Exercise prompt
From the records below, copy the lines that include "instances".

Saved entries:
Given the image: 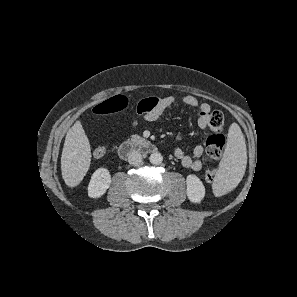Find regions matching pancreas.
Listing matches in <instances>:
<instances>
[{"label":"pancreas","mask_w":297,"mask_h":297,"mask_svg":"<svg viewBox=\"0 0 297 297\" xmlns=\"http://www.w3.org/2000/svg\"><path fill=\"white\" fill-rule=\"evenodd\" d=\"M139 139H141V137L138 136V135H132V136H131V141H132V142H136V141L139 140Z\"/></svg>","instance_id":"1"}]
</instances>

Exercise response
Listing matches in <instances>:
<instances>
</instances>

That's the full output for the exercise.